= Chaula (month) =

Sixth month of the Newa calendar

Chaulā (Nepal Bhasa: चौला) is the sixth month in the Nepal Era calendar, the national lunar calendar of Nepal. The month coincides with Chaitra (चैत्र) in the Hindu lunar calendar and typically spans from mid-March to mid-April in the Gregorian calendar.

Chaulā begins with the new moon and the full moon falls on the 15th of the lunar month. The month is divided into the bright and dark fortnights which are known as Chaulā Thaw (चौला थ्व) and Chaulā Gā (चौला गा) respectively.
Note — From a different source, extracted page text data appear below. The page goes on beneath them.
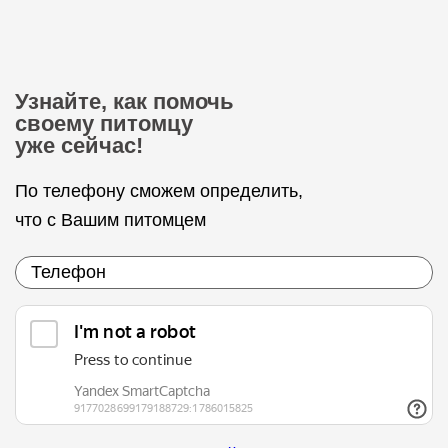
Узнайте, как помочь
своему питомцу
уже сейчас!
По телефону сможем определить,
что с Вашим питомцем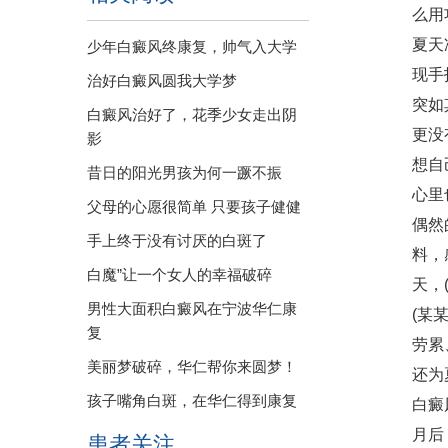
么用
夏天
少年白癜风终康复，帅气入大学
现手
治好白癜风圆我大学梦
突如
白癜风治好了，花季少女走出阴
更没
影
想自
昔日的阳光男孩为何一蹶不振
心里
父母的心愿很简单 只要孩子健健
偶然
手上终于没有讨厌的白斑了
料，
白魔”让一个女人的幸福破碎
天，
男性大面积白癜风在宁波华仁康
(某
复
劳累
美丽梦破碎，华仁帮你来圆梦！
还为
孩子嘴角白斑，在华仁得到康复
白癜
月后
患者关注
One of the major events that occur during this month is Jana Baha Dyah Jatra, the chariot festival of the Buddhist deity White Machhendranath, the Bodhisattva of compassion. It begins on the 8th day of the bright fortnight and ends on the 10th day.

The Hindu festival of Chaitra Dasain also falls on the 8th day of the bright fortnight. It is a smaller version of the Dasain festival. The 9th day is Rama Navami which celebrates the birth of the Hindu deity Rama.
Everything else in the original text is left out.